[Entries provided — start]

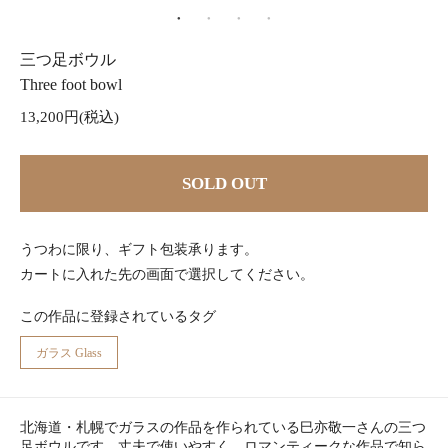
三つ足ボウル
Three foot bowl
13,200円(税込)
SOLD OUT
うつわに限り、ギフト包装承ります。
カートに入れた先の画面で選択してください。
この作品に登録されているタグ
ガラス Glass
北海道・札幌でガラスの作品を作られている巳亦敬一さんの三つ
足ボウルです。丈夫で使いやすく、ロマンティークな作品で知ら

[Entries provided — finish]

▶ **Exercise requirements**
Only the text of the records belongs in your answer, repeated exactly; the pictures stay out.

▶ **Task answer**
三つ足ボウル
Three foot bowl
13,200円(税込)
SOLD OUT
うつわに限り、ギフト包装承ります。
カートに入れた先の画面で選択してください。
この作品に登録されているタグ
ガラス Glass
北海道・札幌でガラスの作品を作られている巳亦敬一さんの三つ
足ボウルです。丈夫で使いやすく、ロマンティークな作品で知ら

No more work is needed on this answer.